- **INSTRUCTIONS FOR THE TASK**
From the line with "Přihlásit se (563, 26)" through the line with "Registrace (688, 26)", repeat the entries verbatim, both end lines included, and add nothing.

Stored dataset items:
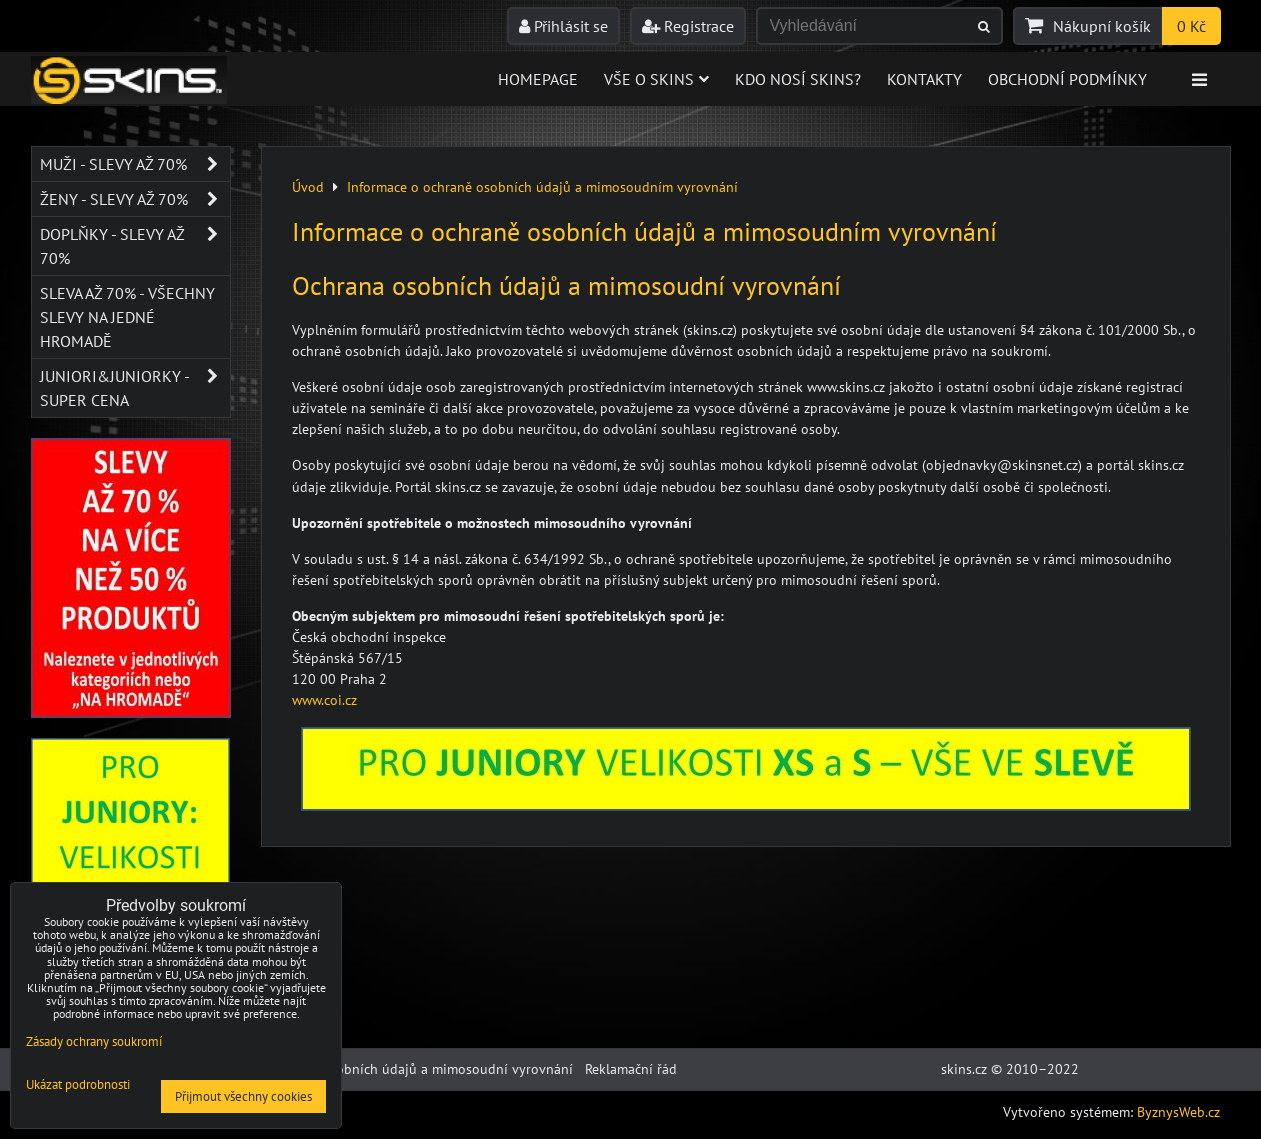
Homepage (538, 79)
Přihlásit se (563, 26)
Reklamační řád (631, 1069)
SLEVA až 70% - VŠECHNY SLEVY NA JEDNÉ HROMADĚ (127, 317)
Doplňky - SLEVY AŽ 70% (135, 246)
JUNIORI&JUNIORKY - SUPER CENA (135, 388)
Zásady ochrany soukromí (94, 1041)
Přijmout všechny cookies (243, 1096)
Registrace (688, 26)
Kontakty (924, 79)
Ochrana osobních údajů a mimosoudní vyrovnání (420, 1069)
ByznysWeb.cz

- **YOUR SOLUTION**
Přihlásit se (563, 26)
Reklamační řád (631, 1069)
SLEVA až 70% - VŠECHNY SLEVY NA JEDNÉ HROMADĚ (127, 317)
Doplňky - SLEVY AŽ 70% (135, 246)
JUNIORI&JUNIORKY - SUPER CENA (135, 388)
Zásady ochrany soukromí (94, 1041)
Přijmout všechny cookies (243, 1096)
Registrace (688, 26)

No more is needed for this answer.